Because iBRB breakdown is a major hallmark of many pathological eye conditions, it is essential to develop methods to assess retinal vascular permeability in vivo and in vitro. These methods help provide probable insights into the mechanisms of compromised BRB integrity and assess the efficacy of potential therapeutic targets. Current in vivo imaging or quantitative vascular leakage assays typically employ fluorescent (sodium fluorescein and dextran), colorimetric (Evans Blue dye and horseradish peroxidase [HRP] substrate), or radioactive tracers14 to detect extravasation from the vasculature into surrounding retinal tissues with microscope imaging or in isolated tissue lysate. An ideal tracer for quantifying vascular integrity should be inert and large enough to freely permeate compromised vessels while confined within healthy and intact capillaries. Methods employing sodium fluorescein or fluorescein isothiocyanate-conjugated dextran (FITC-dextran) in live fundus fluorescein angiography (FFA) or isolated retinal flat mounts are widely used for quantitating retinal extravasation in vivo or ex vivo. FITC-dextran has the advantage of being available in different molecular weights ranging from 4-70 kDa for size-selective studies15,16,17. FITC-albumin (~68 kDa) is an alternative large-sized protein tracer of biological relevance for vascular leakage studies18. Evans Blue dye, injected intracardially19, retro-orbitally, or through the tail vein20, also relies on its binding with endogenous albumin to form a large molecule that can be quantified by mostly spectrophotometric detection or, less commonly, fluorescence microscopy in flat mounts20,21. These quantitative or light imaging methodologies, however, often do not distinguish paracellular transport from trans-endothelial transport. For the specific analysis of transcytosis with ultrastructural visualization of transcytosed vesicles, tracer molecules such as HRP are typically used to locate transcytosed vesicles within endothelial cells that can be observed under an electron microscope22,23,24 (Figure 3A–C).

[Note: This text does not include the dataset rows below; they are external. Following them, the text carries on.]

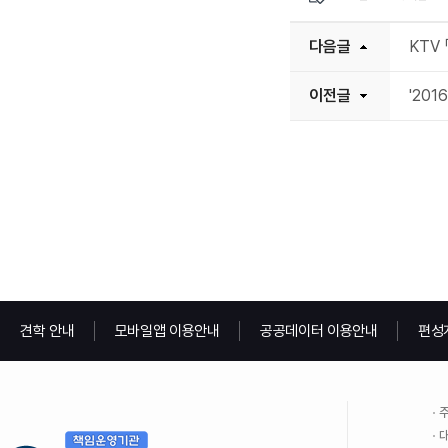
다음글
KTV
이전글
'20
견학 안내
모바일앱 이용안내
공공데이터 이용안내
편성
주
대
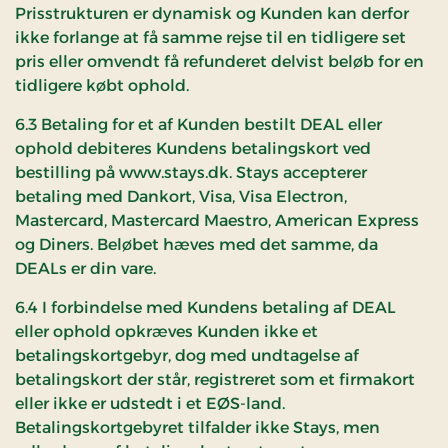
Prisstrukturen er dynamisk og Kunden kan derfor
ikke forlange at få samme rejse til en tidligere set
pris eller omvendt få refunderet delvist beløb for en
tidligere købt ophold.
6.3 Betaling for et af Kunden bestilt DEAL eller
ophold debiteres Kundens betalingskort ved
bestilling på www.stays.dk. Stays accepterer
betaling med Dankort, Visa, Visa Electron,
Mastercard, Mastercard Maestro, American Express
og Diners. Beløbet hæves med det samme, da
DEALs er din vare.
6.4 I forbindelse med Kundens betaling af DEAL
eller ophold opkræves Kunden ikke et
betalingskortgebyr, dog med undtagelse af
betalingskort der står, registreret som et firmakort
eller ikke er udstedt i et EØS-land.
Betalingskortgebyret tilfalder ikke Stays, men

The development and use of in vitro iBRB models to evaluate the endothelial cell permeability could provide robust and high throughput assessment to complement in vivo experiments and aid the investigation of molecular regulators of vascular leakage. Commonly used assays to assess the paracellular transport and integrity of tight junctions include trans-endothelial electrical resistance (TEER), a measure of ionic conductance (Figure 4)2,25, and in vitro vascular leakage assay using small molecular weight fluorescent tracers26. In addition, transferrin-based transcytosis assays modeling BBB have been utilized to explore clathrin-dependent transcytosis27. Despite this, assays to evaluate BRB and, more specifically, retinal EC caveolar transcytosis in vitro are limited.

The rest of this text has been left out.